▸ To do
The answer must be only the lines below from the one holding "secondary school" down to the one holding "demonstrate its historical", ends included, printed exactly; please omit all pictures.

(Dataset records)
- - - -

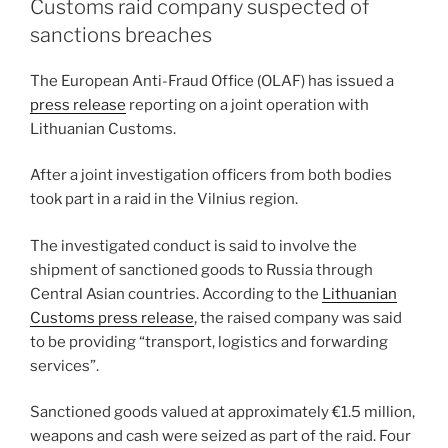
dI
b
Customs raid company suspected of
n
o
sanctions breaches
o
The European Anti-Fraud Office (OLAF) has issued a
k
press release
reporting on a joint operation with
Lithuanian Customs.
After a joint investigation officers from both bodies
took part in a raid in the Vilnius region.
The investigated conduct is said to involve the
shipment of sanctioned goods to Russia through
Central Asian countries. According to the
Lithuanian
Customs press release
, the raised company was said
to be providing “transport, logistics and forwarding
services”.
Sanctioned goods valued at approximately €1.5 million,
weapons and cash were seized as part of the raid. Four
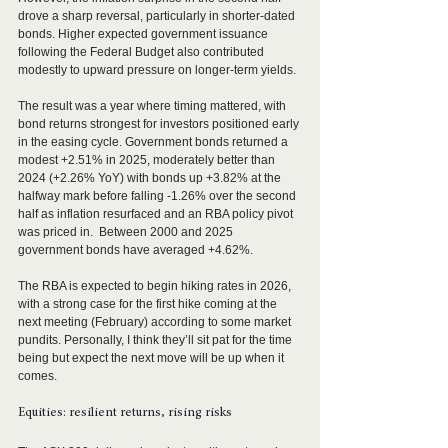
drove a sharp reversal, particularly in shorter-dated 
bonds. Higher expected government issuance 
following the Federal Budget also contributed 
modestly to upward pressure on longer-term yields.
The result was a year where timing mattered, with 
bond returns strongest for investors positioned early 
in the easing cycle. Government bonds returned a 
modest +2.51% in 2025, moderately better than 
2024 (+2.26% YoY) with bonds up +3.82% at the 
halfway mark before falling -1.26% over the second 
half as inflation resurfaced and an RBA policy pivot 
was priced in.  Between 2000 and 2025 
government bonds have averaged +4.62%.
The RBA is expected to begin hiking rates in 2026, 
with a strong case for the first hike coming at the 
next meeting (February) according to some market 
pundits. Personally, I think they’ll sit pat for the time 
being but expect the next move will be up when it 
comes. 
Equities: resilient returns, rising risks 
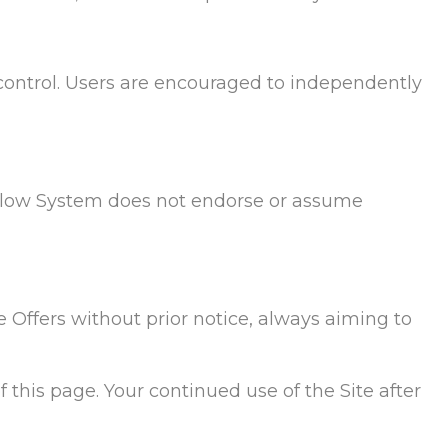
control. Users are encouraged to independently
e Flow System does not endorse or assume
e Offers without prior notice, always aiming to
 this page. Your continued use of the Site after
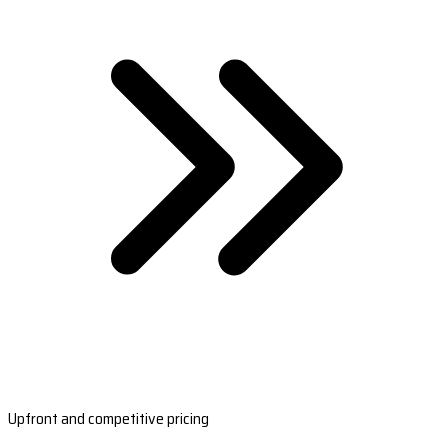
Upfront and competitive pricing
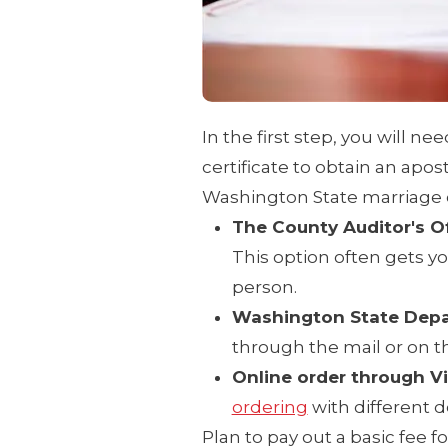
In the first step, you will ne
certificate to obtain an apost
Washington State marriage ce
The County Auditor's O
This option often gets yo
person.
Washington State Depa
through the mail or on t
Online order through V
ordering
with different d
Plan to pay out a basic fee f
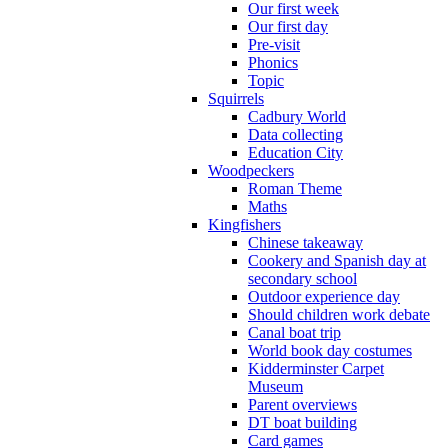
Our first week
Our first day
Pre-visit
Phonics
Topic
Squirrels
Cadbury World
Data collecting
Education City
Woodpeckers
Roman Theme
Maths
Kingfishers
Chinese takeaway
Cookery and Spanish day at
secondary school
Outdoor experience day
Should children work debate
Canal boat trip
World book day costumes
Kidderminster Carpet
Museum
Parent overviews
DT boat building
Card games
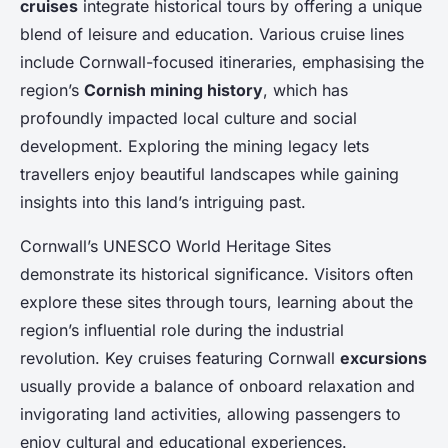
cruises
integrate historical tours by offering a unique
blend of leisure and education. Various cruise lines
include Cornwall-focused itineraries, emphasising the
region’s
Cornish mining history
, which has
profoundly impacted local culture and social
development. Exploring the mining legacy lets
travellers enjoy beautiful landscapes while gaining
insights into this land’s intriguing past.
Cornwall’s UNESCO World Heritage Sites
demonstrate its historical significance. Visitors often
explore these sites through tours, learning about the
region’s influential role during the industrial
revolution. Key cruises featuring Cornwall
excursions
usually provide a balance of onboard relaxation and
invigorating land activities, allowing passengers to
enjoy cultural and educational experiences.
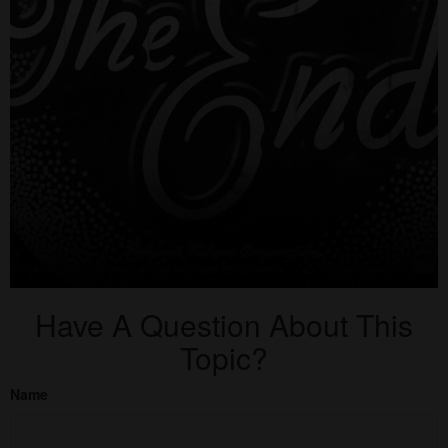
Have A Question About This
Topic?
Name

- - - -

▸ Problem solution
secondary school
Outdoor experience day
Should children work debate
Canal boat trip
World book day costumes
Kidderminster Carpet
Museum
Parent overviews
DT boat building
Card games
cruises
integrate historical tours by offering a unique
blend of leisure and education. Various cruise lines
include Cornwall-focused itineraries, emphasising the
region’s
Cornish mining history
, which has
profoundly impacted local culture and social
development. Exploring the mining legacy lets
travellers enjoy beautiful landscapes while gaining
insights into this land’s intriguing past.
Cornwall’s UNESCO World Heritage Sites
demonstrate its historical significance. Visitors often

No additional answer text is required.